━━━ Records for processing

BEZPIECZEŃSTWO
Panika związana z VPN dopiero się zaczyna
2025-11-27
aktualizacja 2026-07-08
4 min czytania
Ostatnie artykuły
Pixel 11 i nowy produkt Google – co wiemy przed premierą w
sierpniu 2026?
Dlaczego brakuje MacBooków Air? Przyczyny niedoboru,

━━━━━━

Every record here must be output exactly, word for word.

BEZPIECZEŃSTWO
Panika związana z VPN dopiero się zaczyna
2025-11-27
aktualizacja 2026-07-08
4 min czytania
Ostatnie artykuły
Pixel 11 i nowy produkt Google – co wiemy przed premierą w
sierpniu 2026?
Dlaczego brakuje MacBooków Air? Przyczyny niedoboru,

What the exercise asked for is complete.